Já a Fobia social consiste no temor persistente a uma ou mais situações em que a pessoa está exposta à possível avaliação dos outros e tem medo de fazer algo cujas consequências possam ser embaraçosas ou humilhantes. Exemplos: Incapacidade para falar em público, engasgar-se ao comer na presença de outras pessoas, incapacidade de urinar em urinóis públicos, tremor ao escrever sob observação de terceiros, receio de dizer coisas que considere estúpidas ou de não saber responder aos requisitos das situações sociais.

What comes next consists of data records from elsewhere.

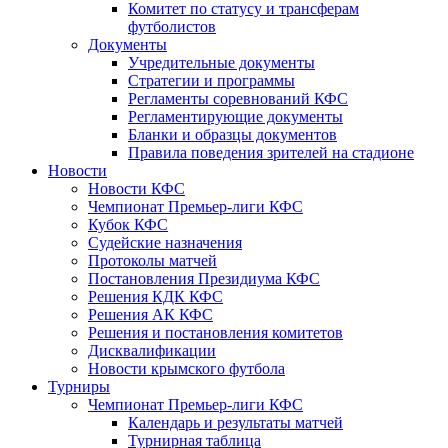
Комитет по статусу и трансферам
футболистов
Документы
Учредительные документы
Стратегии и программы
Регламенты соревнований КФС
Регламентирующие документы
Бланки и образцы документов
Правила поведения зрителей на стадионе
Новости
Новости КФС
Чемпионат Премьер-лиги КФС
Кубок КФС
Судейские назначения
Протоколы матчей
Постановления Президиума КФС
Решения КДК КФС
Решения АК КФС
Решения и постановления комитетов
Дисквалификации
Новости крымского футбола
Турниры
Чемпионат Премьер-лиги КФС
Календарь и результаты матчей
Турнирная таблица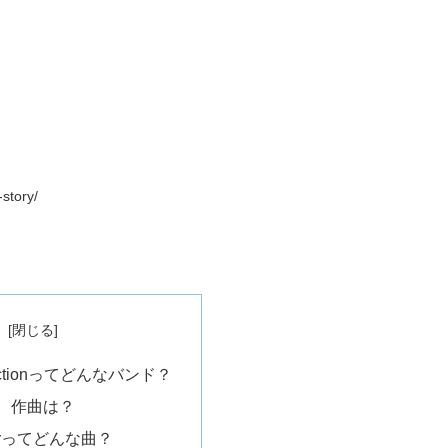
story/
次
 fictionってどんなバンド？
、作曲は？
toryってどんな曲？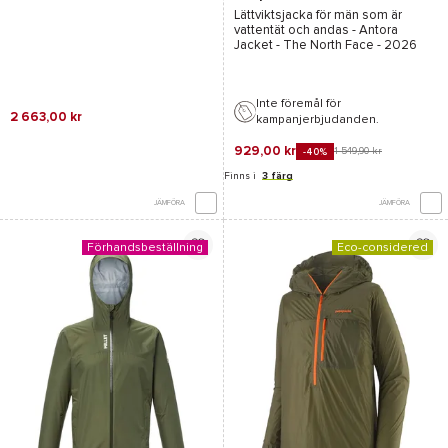
Black
Lättviktsjacka för män som är
vattentät och andas -
Antora
Jacket - The North Face
- 2026
Inte föremål för
2 663,00 kr
kampanjerbjudanden.
929,00 kr
1 549,90 kr
-40%
Finns i
3 färg
JÄMFÖRA
JÄMFÖRA
Förhandsbeställning
Eco-considered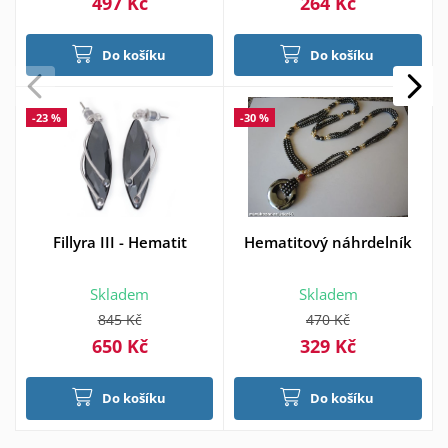
497 Kč
264 Kč
Do košíku
Do košíku
-23 %
-30 %
Fillyra III - Hematit
Hematitový náhrdelník
Skladem
Skladem
845 Kč
470 Kč
650 Kč
329 Kč
Do košíku
Do košíku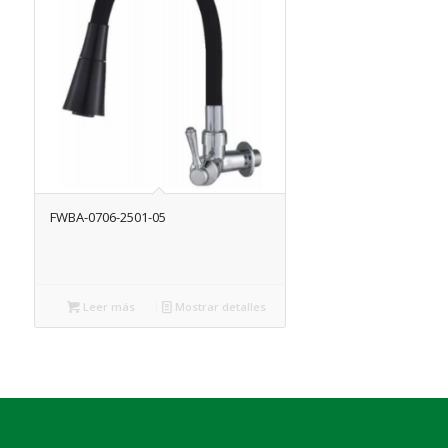
FWBA-0706-2501-05
Leer más
Mostrar detalles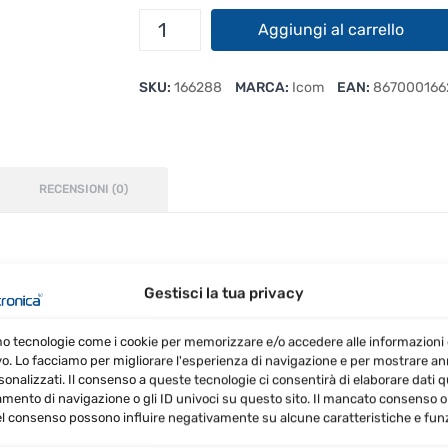
Icom
Aggiungi al carrello
BC-
213
SKU:
166288
MARCA:
Icom
EAN:
867000166
quantità
RECENSIONI (0)
to per le radio portatili Icom IC-F29SDR e IC-F29SR2. 
Gestisci la tua privacy
mo tecnologie come i cookie per memorizzare e/o accedere alle informazioni 
vo. Lo facciamo per migliorare l'esperienza di navigazione e per mostrare a
sonalizzati. Il consenso a queste tecnologie ci consentirà di elaborare dati qua
ento di navigazione o gli ID univoci su questo sito. Il mancato consenso o 
l consenso possono influire negativamente su alcune caratteristiche e funz
one e temperatura di carica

Na Perturbação Obsessivo-Compulsiva os sintomas dominantes consistem em obsessões e compulsões, as quais são fonte de sofrimento importante para o indivíduo. As obsessões consistem na intrusão persistente de ideias, pensamentos ou impulsos não desejados, que o paciente não consegue fazer parar; as compulsões correspondem à sensação de necessidade de cometer determinado acto, não desejado, ou mesmo à concretização desse acto, de forma repetitiva ou de maneira estereotipada, como resposta a uma obsessão. Obsessões e compulsões sobrepõem-se de forma tão frequente que, para fins práticos, se consideram associadas na Perturbação Obsessivo-Compulsiva.

Na Perturbação de stress pós traumático, a pessoa viveu um acontecimento não habitual para as experiências humanas que causaria sofrimento intenso a qualquer pessoa (por exemplo, séria ameaça à própria vida ou de entes queridos, destruição inesperada da habitação ou da comunidade, ver outra pessoa gravemente ferida ou morta na sequência de acidente ou de violência física). O indivíduo revive a experiência traumática persistentemente, com intensa ansiedade, podendo ter pesadelos recorrentes acerca da situação traumática. Esta é uma das perturbações de ansiedade mais conhecidas do grande público, por já ter sido várias vezes retratada no cinema, particularmente em filmes sobre temas de guerra, mas virtualmente qualquer situação traumática lhe pode estar associada (como acidentes de viação, violações, situações traumáticas em contexto de desastres naturais).

É preciso que se note que existe hoje tratamento eficaz para as perturbações de ansiedade, sendo que o tratamento pode ser farmacológico e/ou psicológico. De forma muito simplificada, o tratamento farmacológico pretende corrigir os desequilíbrios neuroquímicos que estão na base da ansiedade, enquanto o tratamento psicológico ou psicoterapia pretende ajudar o indivíduo a analisar o funcionamento psíquico, e a identificar e corrigir os aspectos psíquicos – pensamentos, emoções, crenças disfuncionais – que possam estar na origem da ansiedade.